How do I know at a quick glance whether latValue is in radians or degrees? I have no idea unless I look at the constructor to find out what units it expects. To make the the code communicate a little better, let’s employ the named constructor idiom. First, we change our test:

// C#
namespace UnitsOfMeasureTests.Units
{
    [TestFixture]
    class AngleTest
    {
        private const double OneRadianInRadians = 1.0;
        private const double OneRadianInDegrees = 180.0 / Math.PI;

        private const double OneDegreeInDegrees = 1.0;
        private const double OneDegreeInRadians = Math.PI / 180.0;

        [Test]
        public void TestRadiansProperty()
        {
            Angle angle;

            angle = Angle.InRadians(OneRadianInRadians);
            Assert.That(angle.Radians, Is.EqualTo(OneRadianInRadians));
            angle = Angle.InRadians(OneDegreeInRadians);
            Assert.That(angle.Radians, Is.EqualTo(OneDegreeInRadians));

            angle = Angle.InDegrees(OneRadianInDegrees);
            Assert.That(angle.Radians, Is.EqualTo(OneRadianInRadians));
            angle = Angle.InDegrees(OneDegreeInDegrees);
            Assert.That(angle.Radians, Is.EqualTo(OneDegreeInRadians));
        }

        [Test]
        public void TestDegreesProperty()
        {
            Angle angle;

            angle = Angle.InRadians(OneRadianInRadians);
            Assert.That(angle.Degrees, Is.EqualTo(OneRadianInDegrees));
            angle = Angle.InRadians(OneDegreeInRadians);
            Assert.That(angle.Degrees, Is.EqualTo(OneDegreeInDegrees));

            angle = Angle.InDegrees(OneRadianInDegrees);
            Assert.That(angle.Degrees, Is.EqualTo(OneRadianInDegrees));
            angle = Angle.InDegrees(OneDegreeInDegrees);
            Assert.That(angle.Degrees, Is.EqualTo(OneDegreeInDegrees));
        }
    }
}

Then we change our implementation to match by making the constructor private and adding the two named constructors InRadians and InDegrees:

// C#
namespace UnitsOfMeasure.Units
{
    public struct Angle
    {
        public readonly double Radians;
        public readonly double Degrees;

        private const double DegreesPerRadian = 180 / Math.PI;

        public static Angle InRadians(double radians)
        {
            return new Angle(radians);
        }

        public static Angle InDegrees(double degrees)
        {
            return new Angle(degrees / DegreesPerRadian);
        }

        private Angle(double radians)
        {
            Radians = radians;
            Degrees = radians * DegreesPerRadian;
        }
    }
}

Now it is perfectly clear whether we are initializing a new Angle object with a radian value or a degree value.

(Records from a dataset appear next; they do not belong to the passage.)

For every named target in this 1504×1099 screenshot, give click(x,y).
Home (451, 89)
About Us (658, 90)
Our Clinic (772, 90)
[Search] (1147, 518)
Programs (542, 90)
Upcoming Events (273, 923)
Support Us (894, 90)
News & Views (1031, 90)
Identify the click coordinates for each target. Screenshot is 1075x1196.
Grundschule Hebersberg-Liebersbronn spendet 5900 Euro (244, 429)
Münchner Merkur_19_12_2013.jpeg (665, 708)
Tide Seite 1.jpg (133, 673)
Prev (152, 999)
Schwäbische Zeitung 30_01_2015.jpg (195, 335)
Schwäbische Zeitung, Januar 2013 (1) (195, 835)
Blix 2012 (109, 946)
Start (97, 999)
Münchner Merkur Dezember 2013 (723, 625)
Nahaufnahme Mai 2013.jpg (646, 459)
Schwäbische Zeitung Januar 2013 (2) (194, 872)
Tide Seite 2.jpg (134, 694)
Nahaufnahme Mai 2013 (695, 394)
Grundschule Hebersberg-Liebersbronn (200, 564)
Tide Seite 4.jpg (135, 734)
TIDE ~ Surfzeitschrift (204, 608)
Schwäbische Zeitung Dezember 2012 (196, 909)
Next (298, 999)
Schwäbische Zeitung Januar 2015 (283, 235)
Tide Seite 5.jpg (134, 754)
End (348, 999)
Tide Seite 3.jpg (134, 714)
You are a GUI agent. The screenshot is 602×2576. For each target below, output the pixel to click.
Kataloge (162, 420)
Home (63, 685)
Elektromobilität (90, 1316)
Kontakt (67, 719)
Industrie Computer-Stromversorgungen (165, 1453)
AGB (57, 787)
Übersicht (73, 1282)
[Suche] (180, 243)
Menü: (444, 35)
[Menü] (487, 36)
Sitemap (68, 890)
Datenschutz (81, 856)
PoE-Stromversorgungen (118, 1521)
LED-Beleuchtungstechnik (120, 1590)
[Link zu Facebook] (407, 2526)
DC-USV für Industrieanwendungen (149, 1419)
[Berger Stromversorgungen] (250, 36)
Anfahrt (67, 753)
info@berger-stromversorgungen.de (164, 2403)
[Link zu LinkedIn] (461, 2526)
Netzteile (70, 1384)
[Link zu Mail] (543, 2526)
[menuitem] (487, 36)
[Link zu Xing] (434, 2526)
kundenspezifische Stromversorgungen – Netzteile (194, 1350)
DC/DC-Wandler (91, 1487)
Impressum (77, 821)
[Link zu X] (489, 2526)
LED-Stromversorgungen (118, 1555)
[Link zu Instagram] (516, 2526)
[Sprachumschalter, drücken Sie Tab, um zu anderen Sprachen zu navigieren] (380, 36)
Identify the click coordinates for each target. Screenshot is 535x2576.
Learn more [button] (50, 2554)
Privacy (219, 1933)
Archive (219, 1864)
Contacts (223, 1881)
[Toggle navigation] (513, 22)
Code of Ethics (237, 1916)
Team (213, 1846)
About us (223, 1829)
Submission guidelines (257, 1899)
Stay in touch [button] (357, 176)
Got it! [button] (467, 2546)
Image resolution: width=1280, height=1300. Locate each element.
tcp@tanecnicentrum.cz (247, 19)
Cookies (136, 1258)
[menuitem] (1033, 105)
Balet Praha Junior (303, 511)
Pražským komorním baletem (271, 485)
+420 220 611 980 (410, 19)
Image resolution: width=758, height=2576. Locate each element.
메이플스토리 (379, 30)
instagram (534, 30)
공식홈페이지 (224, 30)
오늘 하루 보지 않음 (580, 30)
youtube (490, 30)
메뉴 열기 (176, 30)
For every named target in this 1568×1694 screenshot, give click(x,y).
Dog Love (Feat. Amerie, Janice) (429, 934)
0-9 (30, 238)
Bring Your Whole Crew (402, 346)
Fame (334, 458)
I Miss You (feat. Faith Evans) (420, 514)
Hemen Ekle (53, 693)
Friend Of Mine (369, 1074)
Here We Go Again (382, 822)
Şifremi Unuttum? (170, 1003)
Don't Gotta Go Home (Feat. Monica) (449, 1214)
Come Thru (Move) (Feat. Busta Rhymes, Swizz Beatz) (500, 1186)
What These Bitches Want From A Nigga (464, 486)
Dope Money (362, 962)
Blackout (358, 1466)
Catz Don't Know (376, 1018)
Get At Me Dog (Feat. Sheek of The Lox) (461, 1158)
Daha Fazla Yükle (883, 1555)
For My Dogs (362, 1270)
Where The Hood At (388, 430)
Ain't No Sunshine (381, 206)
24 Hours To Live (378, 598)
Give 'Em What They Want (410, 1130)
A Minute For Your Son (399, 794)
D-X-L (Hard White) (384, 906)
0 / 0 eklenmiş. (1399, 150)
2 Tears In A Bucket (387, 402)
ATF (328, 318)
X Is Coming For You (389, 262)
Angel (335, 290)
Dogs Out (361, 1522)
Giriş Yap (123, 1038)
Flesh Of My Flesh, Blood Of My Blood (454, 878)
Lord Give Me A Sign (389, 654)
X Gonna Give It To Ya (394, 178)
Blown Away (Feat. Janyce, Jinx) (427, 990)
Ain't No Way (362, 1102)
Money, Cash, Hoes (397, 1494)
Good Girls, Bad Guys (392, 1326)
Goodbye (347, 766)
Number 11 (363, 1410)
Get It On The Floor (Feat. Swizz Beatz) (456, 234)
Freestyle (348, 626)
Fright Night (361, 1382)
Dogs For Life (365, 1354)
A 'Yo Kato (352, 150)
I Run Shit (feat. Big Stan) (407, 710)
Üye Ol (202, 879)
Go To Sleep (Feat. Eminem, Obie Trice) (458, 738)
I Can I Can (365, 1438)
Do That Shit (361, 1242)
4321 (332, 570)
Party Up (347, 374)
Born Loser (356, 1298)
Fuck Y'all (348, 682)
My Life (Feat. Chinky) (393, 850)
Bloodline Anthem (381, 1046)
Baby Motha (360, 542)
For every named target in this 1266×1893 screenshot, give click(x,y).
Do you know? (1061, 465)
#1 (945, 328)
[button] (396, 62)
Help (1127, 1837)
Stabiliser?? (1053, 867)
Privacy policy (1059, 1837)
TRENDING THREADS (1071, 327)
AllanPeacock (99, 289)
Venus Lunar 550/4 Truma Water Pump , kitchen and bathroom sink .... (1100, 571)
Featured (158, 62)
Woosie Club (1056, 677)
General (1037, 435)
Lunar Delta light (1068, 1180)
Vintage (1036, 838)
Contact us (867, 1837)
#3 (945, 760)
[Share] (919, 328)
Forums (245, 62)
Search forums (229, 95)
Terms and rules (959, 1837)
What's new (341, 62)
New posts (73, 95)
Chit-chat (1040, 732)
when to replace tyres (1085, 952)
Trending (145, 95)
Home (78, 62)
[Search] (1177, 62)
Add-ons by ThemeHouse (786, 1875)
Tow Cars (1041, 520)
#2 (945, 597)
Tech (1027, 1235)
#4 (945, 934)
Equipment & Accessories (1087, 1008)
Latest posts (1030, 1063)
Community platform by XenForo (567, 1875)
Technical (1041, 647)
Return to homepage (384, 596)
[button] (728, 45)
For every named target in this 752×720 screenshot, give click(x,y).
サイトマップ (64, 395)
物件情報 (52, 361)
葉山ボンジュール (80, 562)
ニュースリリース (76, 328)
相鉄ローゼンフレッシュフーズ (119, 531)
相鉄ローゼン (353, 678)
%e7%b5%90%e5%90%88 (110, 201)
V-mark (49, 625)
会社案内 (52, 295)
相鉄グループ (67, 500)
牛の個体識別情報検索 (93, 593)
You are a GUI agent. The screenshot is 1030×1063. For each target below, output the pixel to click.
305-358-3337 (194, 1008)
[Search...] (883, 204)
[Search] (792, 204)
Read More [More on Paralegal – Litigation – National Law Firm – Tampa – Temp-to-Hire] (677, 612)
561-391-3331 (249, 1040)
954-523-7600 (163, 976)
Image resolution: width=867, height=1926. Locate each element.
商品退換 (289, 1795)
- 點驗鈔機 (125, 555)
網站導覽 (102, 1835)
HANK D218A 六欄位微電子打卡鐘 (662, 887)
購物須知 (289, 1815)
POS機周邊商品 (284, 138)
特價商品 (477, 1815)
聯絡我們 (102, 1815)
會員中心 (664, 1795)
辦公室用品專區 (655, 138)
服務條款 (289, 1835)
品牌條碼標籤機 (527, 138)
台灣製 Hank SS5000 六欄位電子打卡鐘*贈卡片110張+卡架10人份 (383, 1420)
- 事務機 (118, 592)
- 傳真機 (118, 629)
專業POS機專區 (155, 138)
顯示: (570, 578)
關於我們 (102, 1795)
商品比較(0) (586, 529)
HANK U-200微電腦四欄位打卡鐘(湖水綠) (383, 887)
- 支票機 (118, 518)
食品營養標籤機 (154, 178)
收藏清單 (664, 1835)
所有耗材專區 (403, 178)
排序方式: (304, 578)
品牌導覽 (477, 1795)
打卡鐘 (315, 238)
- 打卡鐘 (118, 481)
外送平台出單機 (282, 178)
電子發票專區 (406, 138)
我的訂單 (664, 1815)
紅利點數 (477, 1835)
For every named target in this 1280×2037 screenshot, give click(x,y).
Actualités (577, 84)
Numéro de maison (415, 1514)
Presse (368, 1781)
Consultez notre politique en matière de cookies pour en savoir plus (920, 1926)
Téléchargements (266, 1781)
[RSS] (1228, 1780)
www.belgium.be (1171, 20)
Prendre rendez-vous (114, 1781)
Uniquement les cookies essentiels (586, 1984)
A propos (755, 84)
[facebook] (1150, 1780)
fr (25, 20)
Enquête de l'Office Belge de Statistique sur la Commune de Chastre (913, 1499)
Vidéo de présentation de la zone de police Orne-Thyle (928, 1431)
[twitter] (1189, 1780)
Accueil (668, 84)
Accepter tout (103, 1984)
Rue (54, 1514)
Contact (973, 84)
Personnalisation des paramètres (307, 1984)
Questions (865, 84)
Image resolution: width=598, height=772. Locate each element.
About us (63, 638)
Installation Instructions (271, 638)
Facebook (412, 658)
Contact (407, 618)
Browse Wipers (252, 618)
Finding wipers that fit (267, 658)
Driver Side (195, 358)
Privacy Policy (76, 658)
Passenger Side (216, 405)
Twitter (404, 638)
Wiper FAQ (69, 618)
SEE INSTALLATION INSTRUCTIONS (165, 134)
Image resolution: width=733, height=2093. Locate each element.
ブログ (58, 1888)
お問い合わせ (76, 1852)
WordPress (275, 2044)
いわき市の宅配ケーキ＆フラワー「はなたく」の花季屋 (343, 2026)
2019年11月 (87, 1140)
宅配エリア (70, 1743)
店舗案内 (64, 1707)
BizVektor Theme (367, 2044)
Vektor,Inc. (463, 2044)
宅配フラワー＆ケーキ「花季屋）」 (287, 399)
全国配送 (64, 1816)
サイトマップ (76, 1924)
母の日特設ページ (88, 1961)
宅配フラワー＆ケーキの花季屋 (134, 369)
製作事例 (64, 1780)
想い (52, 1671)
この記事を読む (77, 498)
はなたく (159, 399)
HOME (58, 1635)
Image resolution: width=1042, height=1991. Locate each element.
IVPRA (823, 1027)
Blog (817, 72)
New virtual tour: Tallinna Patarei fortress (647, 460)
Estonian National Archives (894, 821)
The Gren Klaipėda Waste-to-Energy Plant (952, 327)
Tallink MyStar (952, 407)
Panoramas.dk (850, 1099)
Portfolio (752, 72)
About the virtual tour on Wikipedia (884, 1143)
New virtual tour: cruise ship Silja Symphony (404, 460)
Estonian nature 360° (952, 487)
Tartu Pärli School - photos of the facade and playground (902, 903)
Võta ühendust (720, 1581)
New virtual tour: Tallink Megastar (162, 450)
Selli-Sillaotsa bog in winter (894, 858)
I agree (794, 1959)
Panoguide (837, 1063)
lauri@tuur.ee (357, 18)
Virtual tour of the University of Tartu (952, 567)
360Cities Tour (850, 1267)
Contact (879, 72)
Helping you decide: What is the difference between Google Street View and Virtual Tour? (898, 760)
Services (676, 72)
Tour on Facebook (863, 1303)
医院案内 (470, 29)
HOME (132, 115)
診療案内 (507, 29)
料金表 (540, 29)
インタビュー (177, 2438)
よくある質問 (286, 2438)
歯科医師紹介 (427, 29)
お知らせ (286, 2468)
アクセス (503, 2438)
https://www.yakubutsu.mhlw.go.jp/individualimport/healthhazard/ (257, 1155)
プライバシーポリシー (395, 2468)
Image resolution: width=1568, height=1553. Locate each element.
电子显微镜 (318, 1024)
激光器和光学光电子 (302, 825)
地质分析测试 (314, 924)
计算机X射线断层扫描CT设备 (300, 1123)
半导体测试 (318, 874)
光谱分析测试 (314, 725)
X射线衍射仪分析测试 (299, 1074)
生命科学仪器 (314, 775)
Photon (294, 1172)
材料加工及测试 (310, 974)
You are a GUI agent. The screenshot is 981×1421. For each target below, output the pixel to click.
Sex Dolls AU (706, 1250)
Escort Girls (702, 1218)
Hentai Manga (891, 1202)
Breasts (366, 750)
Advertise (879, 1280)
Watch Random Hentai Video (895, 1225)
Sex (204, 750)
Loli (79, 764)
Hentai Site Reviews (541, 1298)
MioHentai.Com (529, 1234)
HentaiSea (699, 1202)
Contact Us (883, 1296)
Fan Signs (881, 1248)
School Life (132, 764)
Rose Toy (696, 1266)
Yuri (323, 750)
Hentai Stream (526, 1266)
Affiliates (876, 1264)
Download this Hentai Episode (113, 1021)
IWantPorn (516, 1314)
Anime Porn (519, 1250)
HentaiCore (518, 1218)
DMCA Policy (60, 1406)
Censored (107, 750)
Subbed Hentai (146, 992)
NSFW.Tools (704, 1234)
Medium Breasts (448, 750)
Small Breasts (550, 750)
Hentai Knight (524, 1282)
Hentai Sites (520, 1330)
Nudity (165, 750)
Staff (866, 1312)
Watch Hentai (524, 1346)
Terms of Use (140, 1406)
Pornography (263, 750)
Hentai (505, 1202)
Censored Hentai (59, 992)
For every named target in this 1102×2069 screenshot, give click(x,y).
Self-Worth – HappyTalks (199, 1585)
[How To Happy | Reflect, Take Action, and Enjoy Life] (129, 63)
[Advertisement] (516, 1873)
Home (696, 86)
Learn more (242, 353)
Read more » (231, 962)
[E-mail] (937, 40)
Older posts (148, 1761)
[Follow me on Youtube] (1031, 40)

So there it is. We now have an Angle value type that eliminates magic numbers and code duplication by encapsulating the units conversions within the struct. Instead of being constrained to a primitive double value that could be confused with any other double, we can now lean on the compiler for help. Finally, instead of having to append units suffixes all over the place, we pass around an object that can give us its value in whatever units we desire only when the units matter:

// C#
Angle latitude = Angle.InRadians(message.CurrentPosition.Latitude);
latTextBox.Value = String.Format("{0:0}°", latitude.Degrees);

Case In Point: NASA World Wind

I had already dreamt up my design independently, but I came to find out that NASA’s World Wind has an Angle class that does things similar to how our Angle struct above does. In fact, it has some additional features, such as arithmetic and trigonometric functions, which I should like to add to my Angle type in future posts.